Oostenrijkse media zagen de komst van Beatrix als een signaal dat Nederland geen moeite had met Haider en zijn standpunten. Beatrix beweerde altijd – zolang het haar uitkwam tenminste – dat ze 24 uur per dag koningin was. Nu was ze dat een week eventjes niet. Ze kwam als privépersoon skiën. Niet als Hare Majesteit. Aanvoelen wat je wel of wat je beter niet kunt doen, was haar niet gegeven. Koning Willem-Alexander evenmin.

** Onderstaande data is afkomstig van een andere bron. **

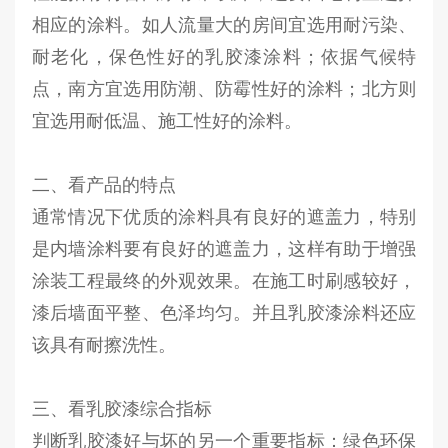
相应的涂料。如人流量大的房间宜选用耐污染、
耐老化，保色性好的乳胶漆涂料；依据气候特
点，南方宜选用防潮、防霉性好的涂料；北方则
宜选用耐低温、施工性好的涂料。
二、看产品的特点
通常情况下优质的涂料具有良好的遮盖力，特别
是内墙涂料要有良好的遮盖力，这样有助于增强
涂装工程最终的外观效果。在施工时刷感较好，
漆后墙面平整、色泽均匀。并且乳胶漆涂料还应
该具有耐擦洗性。
三、看乳胶漆综合指标
判断乳胶漆好与坏的另一个重要指标：绿色环保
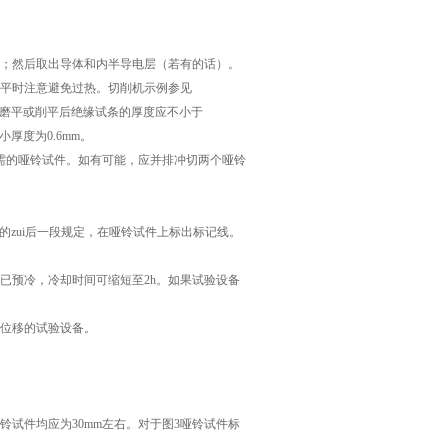
缘；然后取出导体和内半导电层（若有的话）。
磨平时注意避免过热。切削机示例参见
能磨平。磨平或削平后绝缘试条的厚度应不小于
小厚度为0.6mm。
所需的哑铃试件。如有可能，应并排冲切两个哑铃
.3a的zui后一段规定，在哑铃试件上标出标记线。
已预冷，冷却时间可缩短至2h。如果试验设备
间位移的试验设备。
试件均应为30mm左右。对于图3哑铃试件标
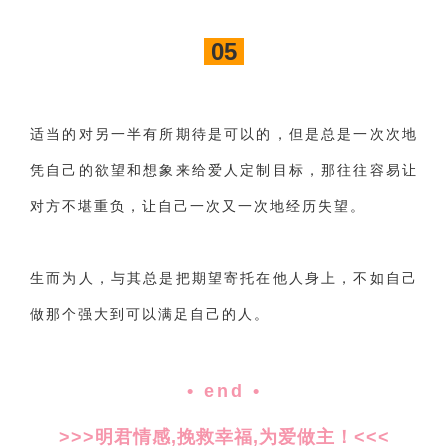
05
适当的对另一半有所期待是可以的，但是总是一次次地
凭自己的欲望和想象来给爱人定制目标，那往往容易让
对方不堪重负，让自己一次又一次地经历失望。
生而为人，与其总是把期望寄托在他人身上，不如自己
做那个强大到可以满足自己的人。
• end •
>>>明君情感,挽救幸福,为爱做主！<<<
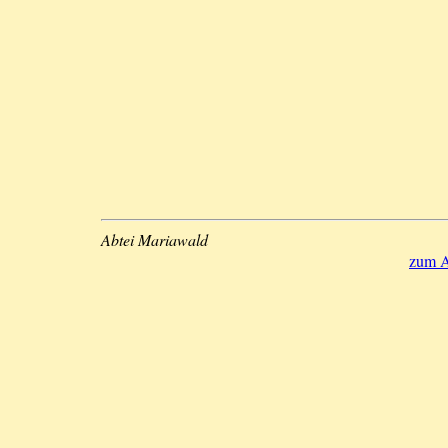
Abtei Mariawald
zum A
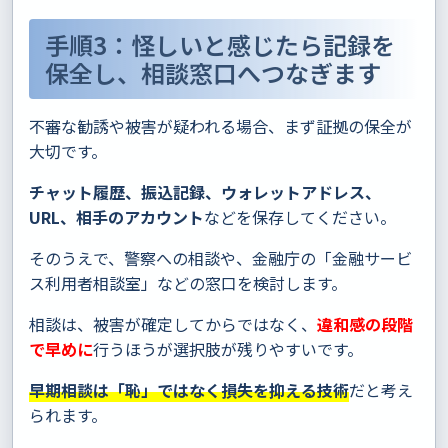
手順3：怪しいと感じたら記録を
保全し、相談窓口へつなぎます
不審な勧誘や被害が疑われる場合、まず証拠の保全が
大切です。
チャット履歴、振込記録、ウォレットアドレス、
URL、相手のアカウント
などを保存してください。
そのうえで、警察への相談や、金融庁の「金融サービ
ス利用者相談室」などの窓口を検討します。
相談は、被害が確定してからではなく、
違和感の段階
で早めに
行うほうが選択肢が残りやすいです。
早期相談は「恥」ではなく損失を抑える技術
だと考え
られます。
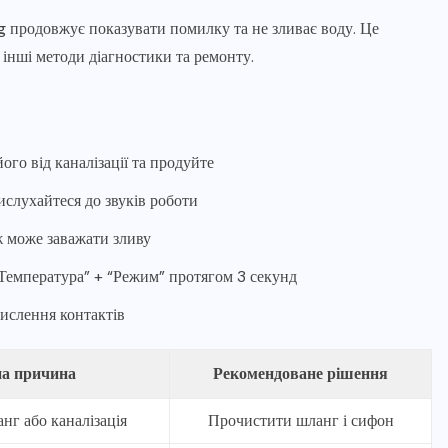
g продовжує показувати помилку та не зливає воду. Це
 інші методи діагностики та ремонту.
ого від каналізації та продуйте
ислухайтеся до звуків роботи
ж може заважати зливу
Температура” + “Режим” протягом 3 секунд
ислення контактів
на причина
Рекомендоване рішення
нг або каналізація
Прочистити шланг і сифон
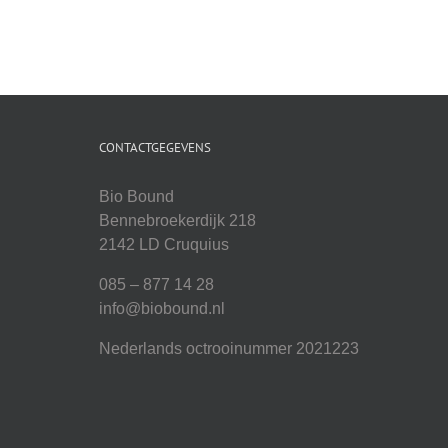
CONTACTGEGEVENS
Bio Bound
Bennebroekerdijk 218
2142 LD Cruquius
085 – 877 14 28
info@biobound.nl
Nederlands octrooinummer 2021223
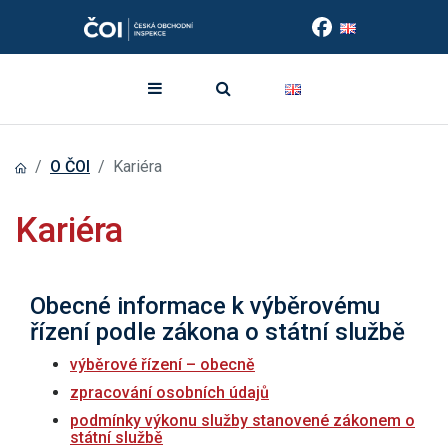
O ČOI
Kariéra
Kariéra
Obecné informace k výběrovému
řízení podle zákona o státní službě
výběrové řízení – obecně
zpracování osobních údajů
podmínky výkonu služby stanovené zákonem o
státní službě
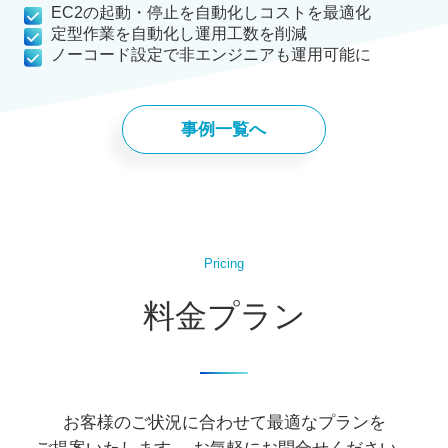
EC2の起動・停止を自動化しコストを最適化
定型作業を自動化し運用工数を削減
ノーコード設定で非エンジニアも運用可能に
事例一覧へ
Pricing
料金プラン
お客様のご状況に合わせて最適なプランを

Toen gisteren de breed gedeelde kritiek op de trip van de koninklijke familie naar Griekenland losbarstte, kreeg ik even het bizarre gevoel dat hij ongevraagd reclame maakte voor mijn Oranje Zwartboek dat deze week verscheen. Zijn gedrag sloot namelijk naadloos aan bij wat bij zijn familie altijd al voorop heeft gestaan: eigenbelang. En natuurlijk een houding van ‘wij doen wat we willen’.

Of hij met of zonder instemming van Rutte is vertrokken, weet ik niet. Maar dat Willem-Alexander – en Máxima evengoed – niet aanvoelen dat ze in deze crisistijd niet zomaar met het regeringsvliegtuig op vakantie kunnen gaan, terwijl iedereen gevraagd wordt thuis te blijven, is onbegrijpelijk. Of eigenlijk toch ook niet. Ze hebben vanwege hun positie gewoon geen idee van wat er leeft in het land. Het geroep dat Rutte de koning tegen zijn gedrag had moeten beschermen is nonsens. Zoiets hoef je een volwassen man niet bij te brengen. Hij wordt geacht dat zelf te kunnen, al blijkt dat in de praktijk niet zo te zijn.

Hun vlieggedrag, met zijn vijven in een Boeing 737, laat ik even voor wat het is. Met tracker apps kan de PH GOV sinds hun Griekse vakantie vorig jaar niet langer worden gevolgd. Het bleek dat ze toen elf maal het toestel hadden gepakt voor een tripje en dat kon zelfs de RVD niet uitleggen, laat staan verantwoorden.

Dat ze maling aan de coronaregels hebben, bleek onlangs ook nog uit een foto die opdook tijdens hun vakantie in Griekenland van nog geen twee maanden geleden. (Inderdaad, ze laten hun huisje met bootje niet verwaarlozen). Máxima, Willem-Alexander en een onbekende man stonden zij aan zij op de foto. Een Grapperhausje zullen we maar zeggen.